(Source material Opens)
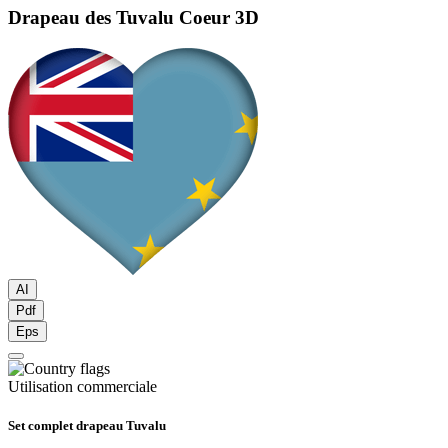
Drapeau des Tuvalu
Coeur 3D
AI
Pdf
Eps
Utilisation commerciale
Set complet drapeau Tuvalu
(Source material Closes)
(Source material Opens)
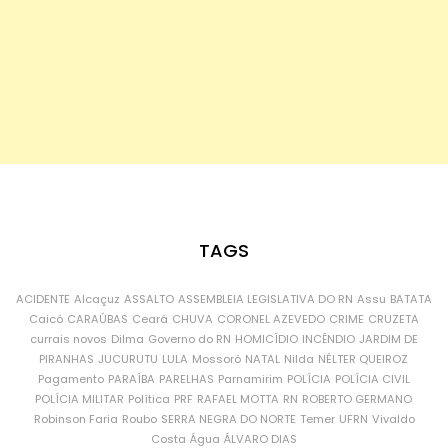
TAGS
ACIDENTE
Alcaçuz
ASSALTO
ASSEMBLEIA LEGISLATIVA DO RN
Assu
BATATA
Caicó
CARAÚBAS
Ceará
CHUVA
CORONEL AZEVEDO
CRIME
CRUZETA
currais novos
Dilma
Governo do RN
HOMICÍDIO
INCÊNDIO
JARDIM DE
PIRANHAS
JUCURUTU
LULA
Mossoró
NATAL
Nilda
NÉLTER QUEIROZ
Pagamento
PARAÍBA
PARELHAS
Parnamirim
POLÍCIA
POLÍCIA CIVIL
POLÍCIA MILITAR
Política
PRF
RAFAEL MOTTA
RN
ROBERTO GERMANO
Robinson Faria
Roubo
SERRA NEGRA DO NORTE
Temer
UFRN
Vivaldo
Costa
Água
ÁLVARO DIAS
(Source material Closes)
Reproduce the lines above, beginning at the line with "Drapeau des Tuvalu" and stopping after the line with "Set complet drapeau Tuvalu", exactly as they are.

Problem solution:
Drapeau des Tuvalu
Coeur 3D
AI
Pdf
Eps
Utilisation commerciale
Set complet drapeau Tuvalu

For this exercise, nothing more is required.